The service can provide introductory music and/or use existing
audio to create introduction audio file 110. The service allows for
the selection of a TTS voice for title audio file 120, and further
customize the output by specifying the order in which the title is
read. Exemplary text for first transition file 130 is shown below
the box representing that file. Commercial audio file 140 can be
created by the service using TTS or can be provided by an
advertiser. Exemplary text for second transition file 150 is shown
below the box representing that file. Finally, a user can select a
TTS voice for article audio file 160.
[0047] FIG. 3 illustrates a podcast that the service, AudioDizer in
these examples, can create from individual component files, along
with transitions between the individual components. Fade in, fade
out, and/or overlay musical effects are illustrated for
introduction audio file 110. Title audio file 120 and article audio
file 160 are scanned for mispronounced author names, as can be
defined by a client. Audio files are scanned for mispronounced
names by searching phonetic database 310.

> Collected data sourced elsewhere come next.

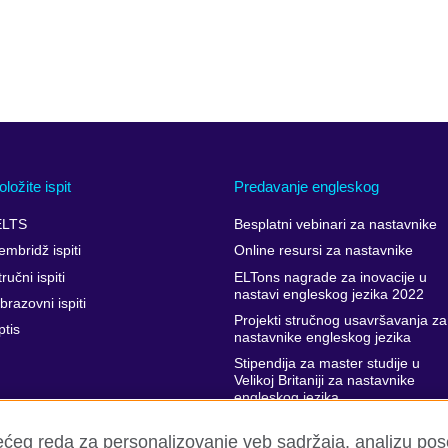
oložite ispit
Predavanje engleskog
ELTS
Besplatni vebinari za nastavnike
embridž ispiti
Online resursi za nastavnike
ručni ispiti
ELTons nagrade za inovacije u
nastavi engleskog jezika 2022
brazovni ispiti
Projekti stručnog usavršavanja za
ptis
nastavnike engleskog jezika
Stipendija za master studije u
Velikoj Britaniji za nastavnike
engleskog jezika
Podrška stručnom usavršavanju
rećeg reda za personalizovanje veb sadržaja, analizu po
nastavnika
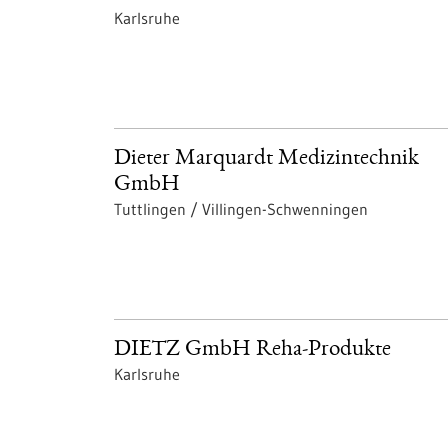
Karlsruhe
Dieter Marquardt Medizintechnik
GmbH
Tuttlingen / Villingen-Schwenningen
DIETZ GmbH Reha-Produkte
Karlsruhe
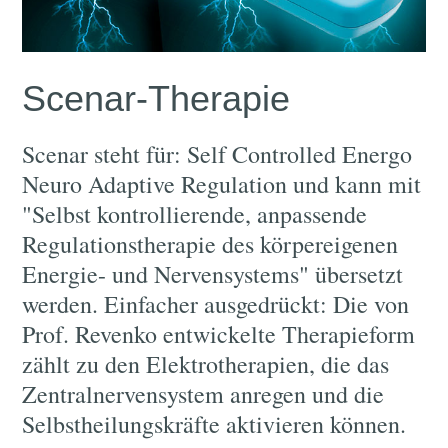
Scenar-Therapie
Scenar steht für: Self Controlled Energo
Neuro Adaptive Regulation und kann mit
"Selbst kontrollierende, anpassende
Regulationstherapie des körpereigenen
Energie- und Nervensystems" übersetzt
werden. Einfacher ausgedrückt: Die von
Prof. Revenko entwickelte Therapieform
zählt zu den Elektrotherapien, die das
Zentralnervensystem anregen und die
Selbstheilungskräfte aktivieren können.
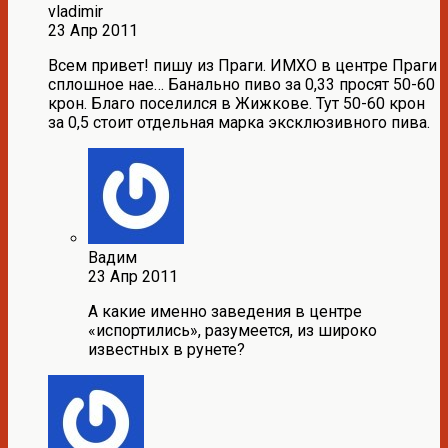
vladimir
23 Апр 2011
Всем привет! пишу из Праги. ИМХО в центре Праги
сплошное нае… Банально пиво за 0,33 просят 50-60
крон. Благо поселился в Жижкове. Тут 50-60 крон
за 0,5 стоит отдельная марка эксклюзивного пива.
Вадим
23 Апр 2011
А какие именно заведения в центре
«испортились», разумеется, из широко
известных в рунете?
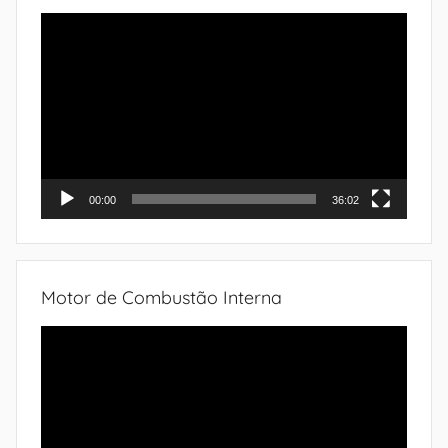
Tocador
de
vídeo
00:00
36:02
Motor de Combustão Interna
Tocador
de
vídeo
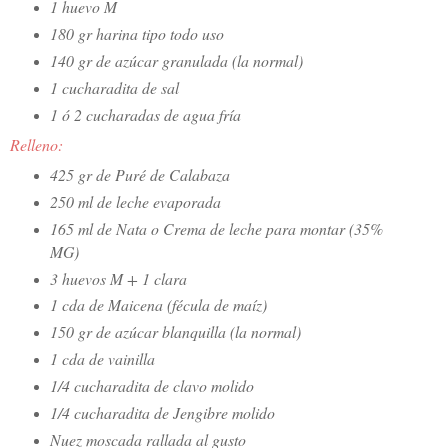
1 huevo M
180 gr harina tipo todo uso
140 gr de azúcar granulada (la normal)
1 cucharadita de sal
1 ó 2 cucharadas de agua fría
Relleno:
425 gr de Puré de Calabaza
250 ml de leche evaporada
165 ml de Nata o Crema de leche para montar (35%
MG)
3 huevos M + 1 clara
1 cda de Maicena (fécula de maíz)
150 gr de azúcar blanquilla (la normal)
1 cda de vainilla
1/4 cucharadita de clavo molido
1/4 cucharadita de Jengibre molido
Nuez moscada rallada al gusto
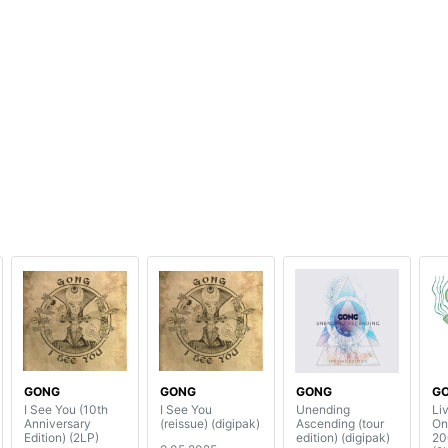
GONG
GONG
GONG
G
I See You (10th
I See You
Unending
Liv
Anniversary
(reissue) (digipak)
Ascending (tour
On
Edition) (2LP)
edition) (digipak)
20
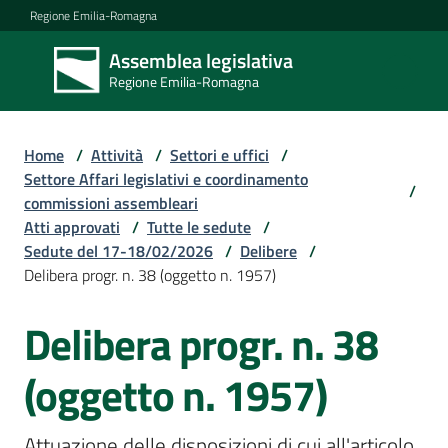
Vai al contenuto
Vai alla navigazione
Vai al footer
Regione Emilia-Romagna
Assemblea legislativa
Assemblea
Regione Emilia-Romagna
legislativa
Regione Emilia-
Romagna
Home
/
Attività
/
Settori e uffici
/
Settore Affari legislativi e coordinamento
/
commissioni assembleari
Assemblea
Atti approvati
/
Tutte le sedute
/
Sedute del 17-18/02/2026
/
Delibere
/
Delibera progr. n. 38 (oggetto n. 1957)
Attività
Delibera progr. n. 38
Argomenti
(oggetto n. 1957)
Attuazione delle disposizioni di cui all'articolo 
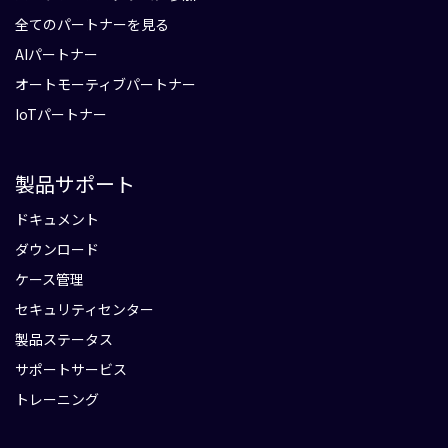
全てのパートナーを見る
AIパートナー
オートモーティブパートナー
IoTパートナー
製品サポート
ドキュメント
ダウンロード
ケース管理
セキュリティセンター
製品ステータス
サポートサービス
トレーニング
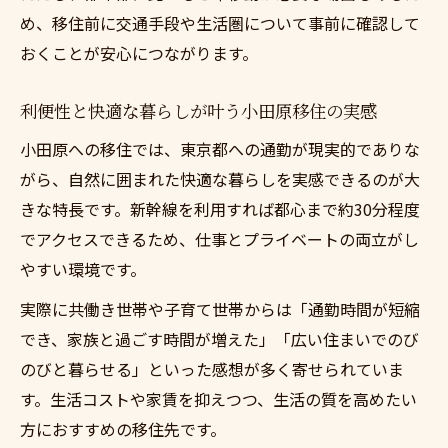
め、移住前に交通手段や生活圏について事前に確認して
おくことが安心につながります。
利便性と快適な暮らしが叶う小田原移住の実感
小田原への移住では、東京都への通勤が現実的でありな
がら、自然に囲まれた快適な暮らしを実感できるのが大
きな特長です。新幹線を利用すれば都心まで約30分程度
でアクセスできるため、仕事とプライベートの両立がし
やすい環境です。
実際に共働き世帯や子育て世帯からは「通勤時間が短縮
でき、家族と過ごす時間が増えた」「広い住まいでのび
のびと暮らせる」といった感想が多く寄せられていま
す。生活コストや家賃を抑えつつ、生活の質を高めたい
方におすすめの移住先です。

[0048] FIGS. 4 and 5 illustrate increasingly complex files that can
be created by the service. Each of the rectangles in the figures
represents a separate audio or video file that is created to
generate the effects listed. All of these separate files are merged
together in order to create one file that can be accessed by the
consumer. As illustrated in FIG. 4, the article portion of the
podcast is made up of first article part 160A, second article part
160B, and third article part 160C. As also illustrated, article
part 160A is read in voice 1, article part 160B is read in voice 2,
and article part 160C is read in a different language, language
2.
[0049] FIG. 5 illustrates an audio podcast file made up of multiple
introduction audio files 110, multiple title audio files 120,
multiple transition audio files 130, multiple commercial audio
files 140, multiple transition audio files 150, multiple article
audio files 160, as well as short description audio file 510 and
multiple ending music audio files 520. As illustrated in the
figure, TTS audio files can be in different voices, as well as in
different languages. Each row represents a different format that
the service can output.
[0050] The service-created files can be shortened files, including,
for example, only the title and the first sentence of a full
article. They can also be summary files that include, for example,
the title and a summary of the article. The service can also
combine multiple stories into one output file. These stories can be
from the same source or from a plurality of sources. As examples,
an article can be combined with a weather forecast or with a stock
quote. The service can also combine relevant stories together to
create a single file. All of these story features are defined by
the client as part of using the service.
[0051] If a file is slated to be in a video format, however, more
processing is required. The video portion can be broken down into
two components--the audio layer and the video layer. The audio
layer incorporates the audio functionality (described above), and
the video layer uses additional multi-media associated with a
typical article to create video. As an example, from a sports
article written about a famous athlete, the service can create an
audio layer from the service and features described above, and the
video layer can additionally include media such as photographs,
video highlights, tables, charts, text from article, advertising
banners/video, and game/player statistics as the video portion of
the overall file. The overall experience that is generated is that
as consumers are listening to the sports story, they can see the
corresponding relevant images and media on their device.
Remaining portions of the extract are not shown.